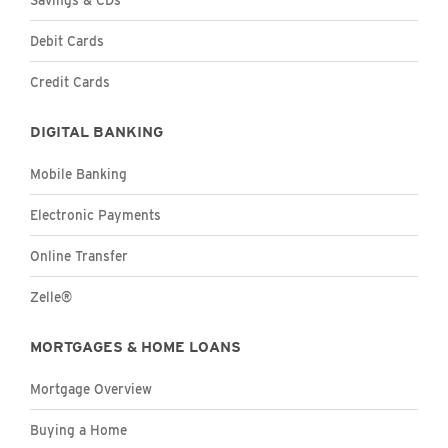
Personal
Debit Cards
Personal
Credit Cards
DIGITAL BANKING
Personal
Mobile Banking
Electronic Payments
Online Transfer
Zelle®
MORTGAGES & HOME LOANS
Mortgage Overview
Buying a Home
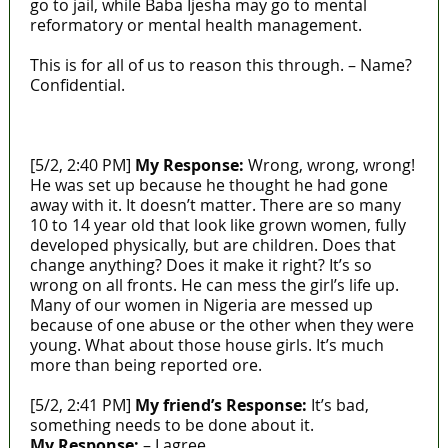
go to jail, while Baba Ijesha may go to mental
reformatory or mental health management.
This is for all of us to reason this through. – Name?
Confidential.
https://laws.lawnigeria.com/2018/03/01/child-
rights-law/
[5/2, 2:40 PM]
My Response:
Wrong, wrong, wrong!
He was set up because he thought he had gone
away with it. It doesn’t matter. There are so many
10 to 14 year old that look like grown women, fully
developed physically, but are children. Does that
change anything? Does it make it right? It’s so
wrong on all fronts. He can mess the girl’s life up.
Many of our women in Nigeria are messed up
because of one abuse or the other when they were
young. What about those house girls. It’s much
more than being reported ore.
[5/2, 2:41 PM]
My friend’s Response:
It’s bad,
something needs to be done about it.
My Response:
– I agree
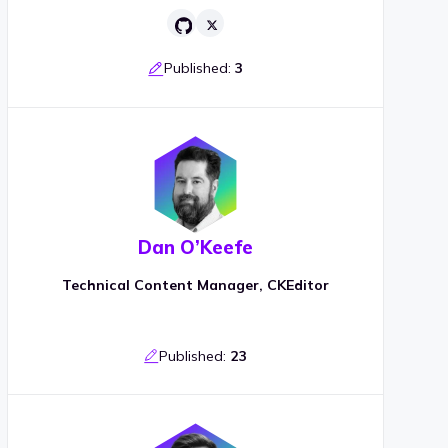
Published:
3
Dan O’Keefe
Technical Content Manager, CKEditor
Published:
23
# # #
## Work task
Once you have located every line with the word "because" in the material above, list those lines.

## Expected answer
He was set up because he thought he had gone
because of one abuse or the other when they were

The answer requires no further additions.